## Problem
Retype, exactly as they appear below, the lines between the line holding "(MANET) is Barrage™" and the line holding "contested battlespaces. The", both ends included.

Records from a data source:
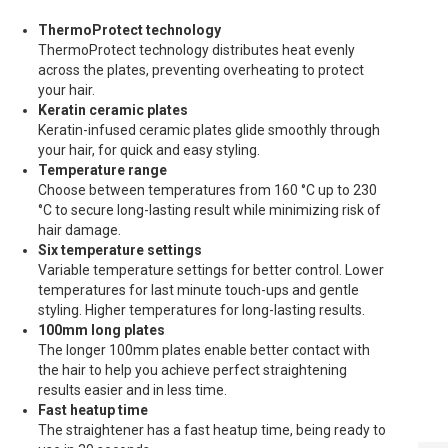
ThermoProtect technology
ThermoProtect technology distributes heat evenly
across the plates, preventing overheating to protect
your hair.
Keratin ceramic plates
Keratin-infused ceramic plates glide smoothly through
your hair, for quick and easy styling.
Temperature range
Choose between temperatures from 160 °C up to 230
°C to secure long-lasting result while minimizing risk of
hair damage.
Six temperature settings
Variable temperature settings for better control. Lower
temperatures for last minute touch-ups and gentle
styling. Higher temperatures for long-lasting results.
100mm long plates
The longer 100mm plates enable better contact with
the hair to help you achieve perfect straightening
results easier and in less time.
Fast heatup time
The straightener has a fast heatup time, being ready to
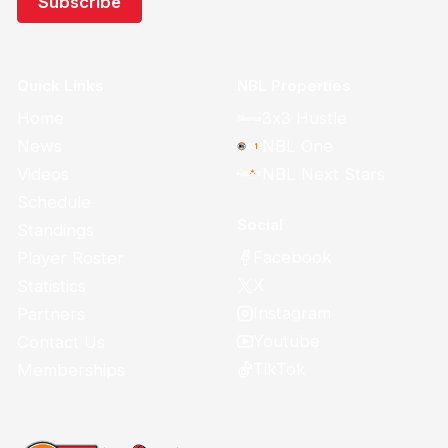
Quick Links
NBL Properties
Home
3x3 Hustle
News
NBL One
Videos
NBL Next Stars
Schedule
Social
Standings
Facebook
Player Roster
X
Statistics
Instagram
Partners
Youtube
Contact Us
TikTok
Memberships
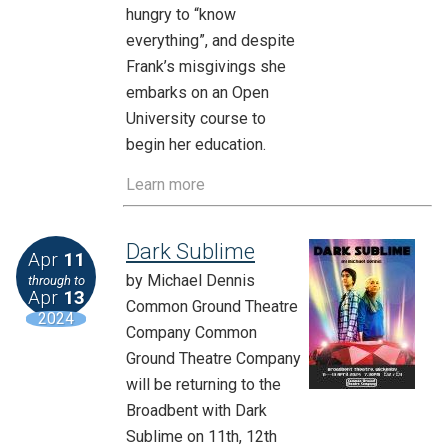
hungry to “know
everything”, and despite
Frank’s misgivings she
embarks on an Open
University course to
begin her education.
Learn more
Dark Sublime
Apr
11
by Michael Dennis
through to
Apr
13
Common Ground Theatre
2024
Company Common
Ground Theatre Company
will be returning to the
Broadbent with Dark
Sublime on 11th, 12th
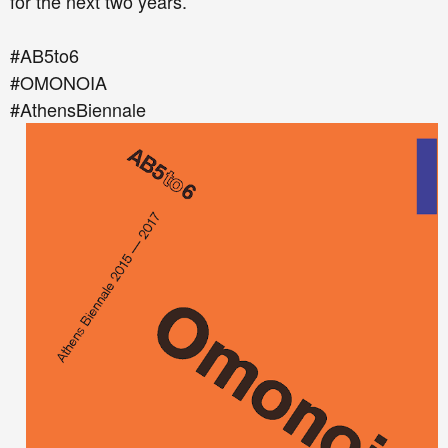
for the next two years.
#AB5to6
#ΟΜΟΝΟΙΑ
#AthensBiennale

...

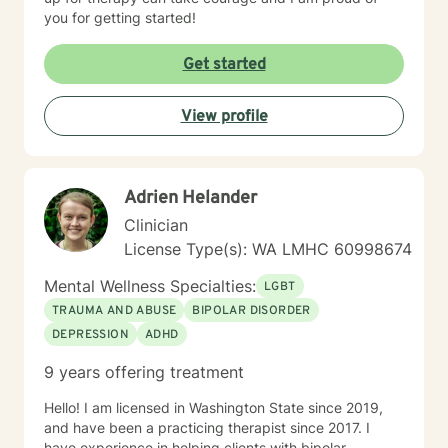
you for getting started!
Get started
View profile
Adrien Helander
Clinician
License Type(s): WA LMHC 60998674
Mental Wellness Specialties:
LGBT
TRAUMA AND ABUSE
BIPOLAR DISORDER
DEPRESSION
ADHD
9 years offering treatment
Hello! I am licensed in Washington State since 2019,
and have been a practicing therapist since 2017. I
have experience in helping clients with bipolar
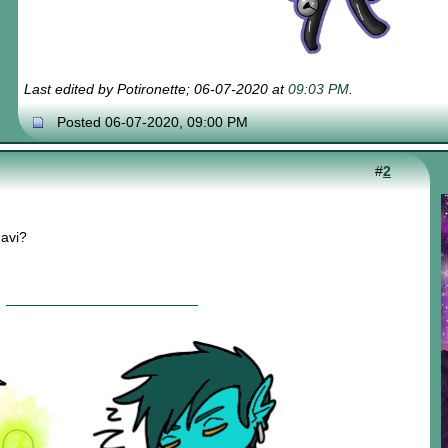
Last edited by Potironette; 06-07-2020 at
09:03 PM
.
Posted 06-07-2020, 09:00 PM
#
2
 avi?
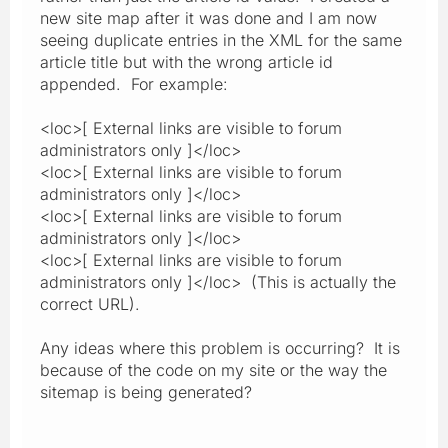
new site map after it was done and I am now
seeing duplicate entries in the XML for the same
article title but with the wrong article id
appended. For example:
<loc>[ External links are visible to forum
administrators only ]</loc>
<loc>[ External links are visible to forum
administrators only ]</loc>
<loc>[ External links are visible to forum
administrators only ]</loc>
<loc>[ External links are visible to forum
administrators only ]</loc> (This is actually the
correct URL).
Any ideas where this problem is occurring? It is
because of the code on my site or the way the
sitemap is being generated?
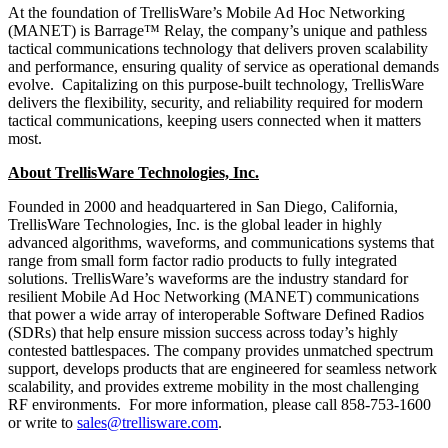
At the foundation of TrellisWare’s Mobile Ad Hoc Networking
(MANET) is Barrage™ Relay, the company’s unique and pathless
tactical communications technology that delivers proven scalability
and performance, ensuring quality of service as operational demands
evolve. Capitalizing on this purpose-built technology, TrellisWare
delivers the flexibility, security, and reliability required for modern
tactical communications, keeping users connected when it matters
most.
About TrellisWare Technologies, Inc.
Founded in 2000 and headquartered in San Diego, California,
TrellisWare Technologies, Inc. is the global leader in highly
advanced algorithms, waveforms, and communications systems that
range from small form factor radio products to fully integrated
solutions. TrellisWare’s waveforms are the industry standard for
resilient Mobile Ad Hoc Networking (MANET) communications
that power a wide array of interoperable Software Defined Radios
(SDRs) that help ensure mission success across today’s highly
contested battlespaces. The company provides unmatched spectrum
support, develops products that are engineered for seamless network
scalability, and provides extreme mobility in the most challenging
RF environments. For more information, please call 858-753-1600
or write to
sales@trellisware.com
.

...

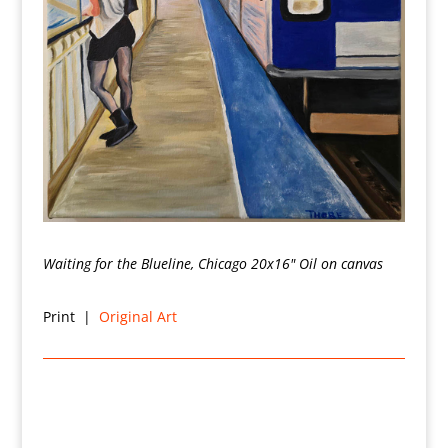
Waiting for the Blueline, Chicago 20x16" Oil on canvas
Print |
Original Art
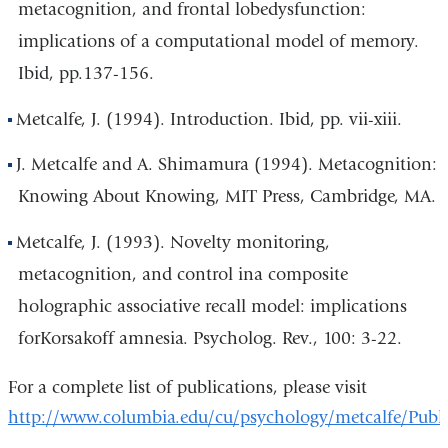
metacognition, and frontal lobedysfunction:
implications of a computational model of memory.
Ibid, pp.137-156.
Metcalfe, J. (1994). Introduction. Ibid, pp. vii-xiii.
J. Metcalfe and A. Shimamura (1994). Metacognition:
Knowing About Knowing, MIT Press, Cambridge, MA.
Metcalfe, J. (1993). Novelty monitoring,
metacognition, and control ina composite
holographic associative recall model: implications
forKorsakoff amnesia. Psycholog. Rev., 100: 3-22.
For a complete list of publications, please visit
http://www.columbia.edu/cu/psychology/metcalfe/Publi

## Output of the task
(MANET) is Barrage™ Relay, the company’s unique and pathless
tactical communications technology that delivers proven scalability
and performance, ensuring quality of service as operational demands
evolve. Capitalizing on this purpose-built technology, TrellisWare
delivers the flexibility, security, and reliability required for modern
tactical communications, keeping users connected when it matters
most.
About TrellisWare Technologies, Inc.
Founded in 2000 and headquartered in San Diego, California,
TrellisWare Technologies, Inc. is the global leader in highly
advanced algorithms, waveforms, and communications systems that
range from small form factor radio products to fully integrated
solutions. TrellisWare’s waveforms are the industry standard for
resilient Mobile Ad Hoc Networking (MANET) communications
that power a wide array of interoperable Software Defined Radios
(SDRs) that help ensure mission success across today’s highly
contested battlespaces. The company provides unmatched spectrum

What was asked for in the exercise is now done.